Former journalist Arthur Kent wins ‘Dud Scud’ defamation lawsuit against Postmedia

Former television war correspondent Arthur Kent choked back tears Wednesday after winning an eight-year-old lawsuit against one of Canada's largest media companies over a column that called him "Dud Scud."

CALGARY — Former television war correspondent Arthur Kent choked back tears Wednesday after winning an eight-year-old lawsuit against one of Canada’s largest media companies over a column that called him “Dud Scud.”

A judge ruled that Postmedia and its former columnist Don Martin defamed Kent while he was running for a seat in the Alberta legislature in 2008.

“I’m feeling a measure of vindication from the ruling,” Kent said outside court. “Truth still matters in journalism — and isn’t that good news. Truth, accuracy and balance matter on the Internet and … no genuine journalist will be anything but reassured and encouraged by this court decision.”

Justice Jo’Anne Strekaf ruled that the article “when read as a whole would cause right-thinking members of society to think less of Mr. Kent.”

She said the damage to Kent’s reputation was “exacerbated by the exaggerations and sarcastic tone in the article, by aspects of Mr. Martin’s conduct and by the unfairness to Mr. Kent from Mr. Martin’s failure to provide him with an opportunity to respond prior to publication of the article.”

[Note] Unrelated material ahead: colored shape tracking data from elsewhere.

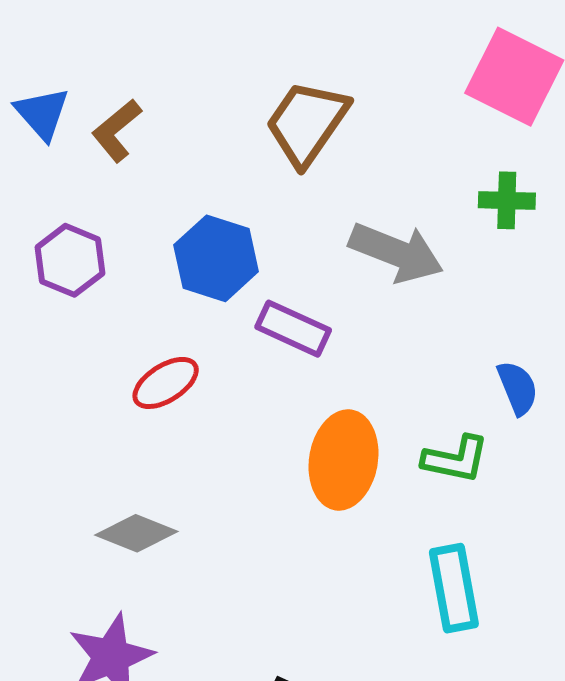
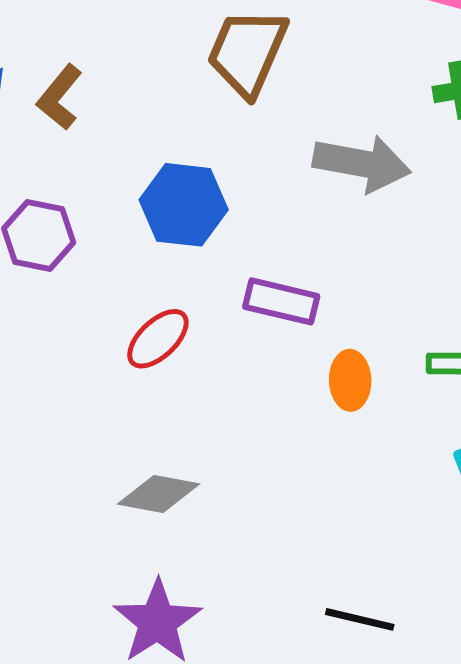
purple rectangle: (293, 329) -> (281, 301), moved
orange ellipse: (343, 460) -> (350, 380), size x0.6

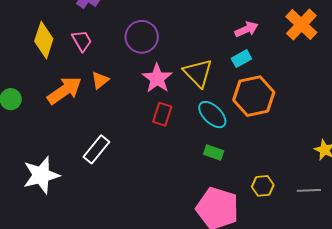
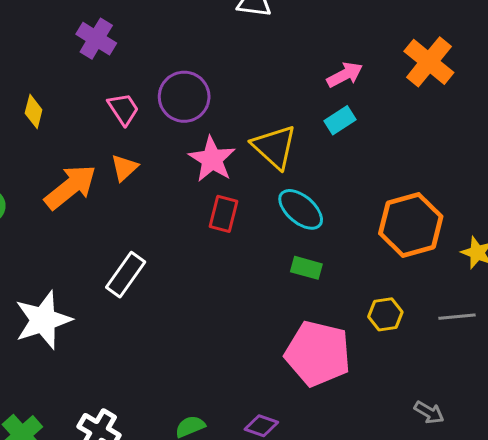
yellow diamond: (44, 40) -> (34, 111), size x0.6
pink trapezoid: (82, 41) -> (123, 109), moved
orange hexagon: (254, 96) -> (411, 225), moved

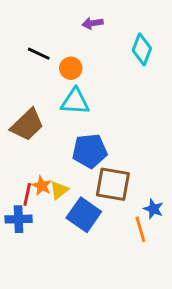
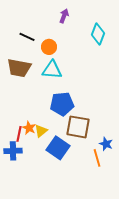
purple arrow: (93, 23) -> (64, 16), turned 120
brown trapezoid: (27, 125) -> (19, 68), moved, turned 55

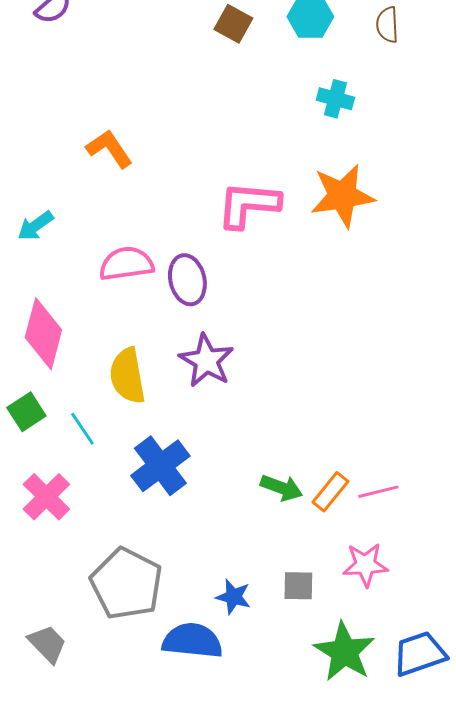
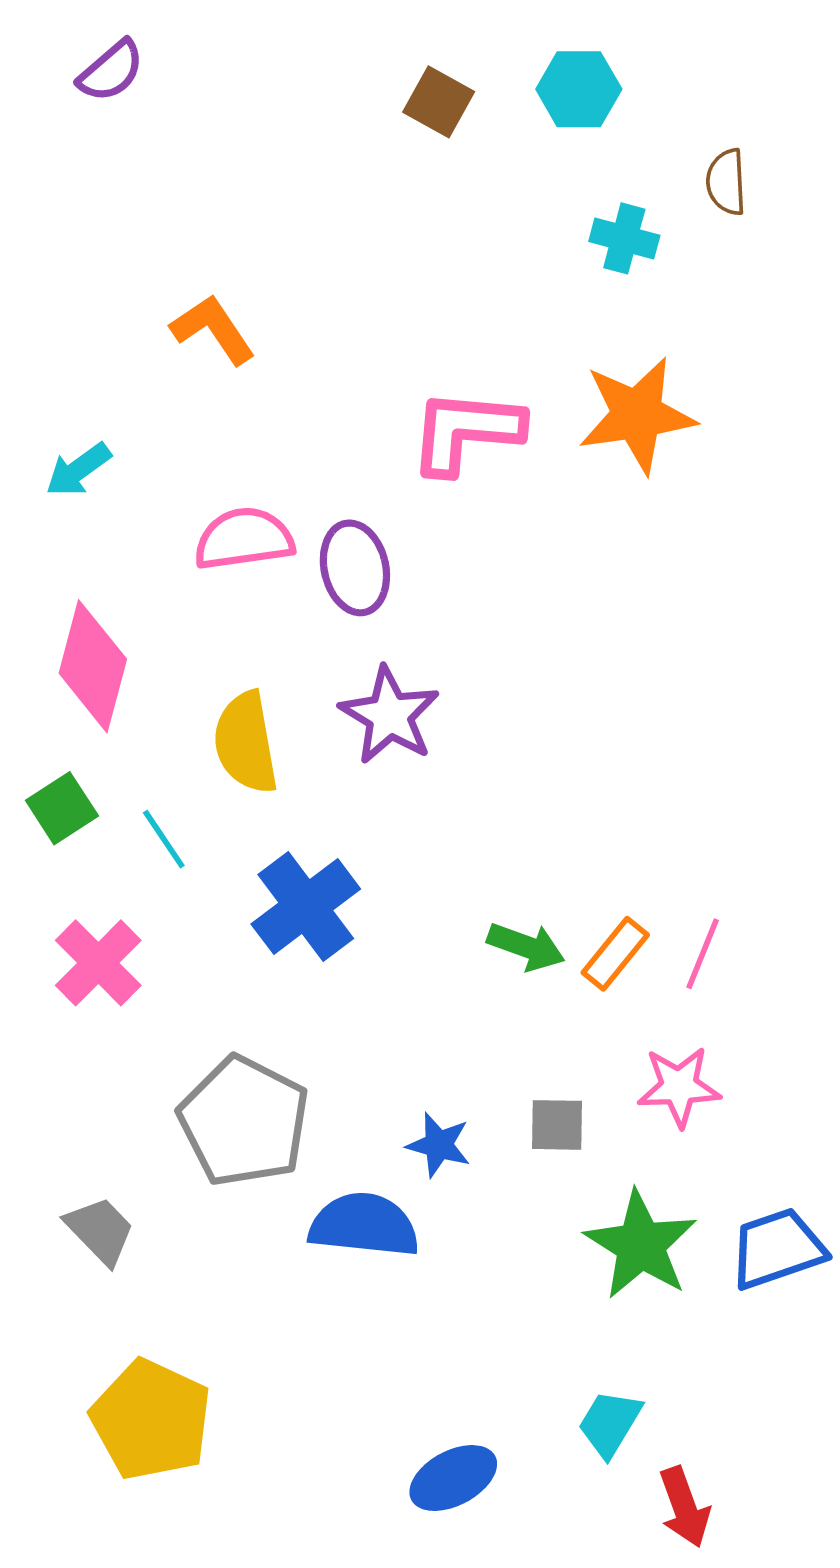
brown semicircle: (387, 25) -> (726, 182), moved
pink line: (378, 492) -> (703, 954), turned -54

“While the article did not accuse Mr. Kent of any illegal or immoral acts, it characterized him as an egotistical, politically naive, arrogant candidate whose campaign was in disarray,” she wrote.

She awarded Kent a total of $200,000 in damages from the defendants — $150,000 from Martin and Postmedia for the article and an additional $50,000 from Postmedia for continuing to publish the article online.

Martin referred calls to CTV, where he is now a host. CTV also declined to comment. Postmedia’s Phyllise Gelfand would only say the company is “reviewing the decision.”

Kent, who got the nickname “Scud Stud” while reporting for NBC during the Persian Gulf war, was a star candidate for the Alberta Progressive Conservatives during the 2008 campaign, but was on record as disagreeing with some party policies.

Martin’s column, which used unnamed sources, painted Kent as an out-of-control, egomaniac who had alienated party staff.

“Alberta Conservatives have bestowed problem candidate Arthur Kent with a less flattering designation as he noisily blusters his way through their reeling election campaign — the Dud Scud,” Martin wrote.

The Tories went on to win a majority in the election, but Kent lost his race.

The trial heard from Martin’s sources.

Lawyer Kristine Robidoux acknowledged that she sent Martin emails from Tory insiders complaining about Kent, but said she regretted doing that after seeing the article.

Party insider Alan Hallman testified he had no problem feeding Martin information, because he thought Kent had embarrassed the party.

The two central figures also testified.

Kent called the article a bomb that cratered his campaign and has since prevented him from pursuing other political opportunities.

Martin testified that, while the article may have run on news pages, it was clearly an opinion piece based on extensive research.

But under cross-examination, he acknowledged that the line about Progressive Conservatives calling Kent the “Dud Scud” had come from only one source, whose name he couldn’t remember.

“I’d write it differently today,” Martin said.

Martin testified that he left a voice message seeking Kent’s response before the article was published, but the final version had no comment from him.

Postmedia later refused to publish a rebuttal that Kent submitted.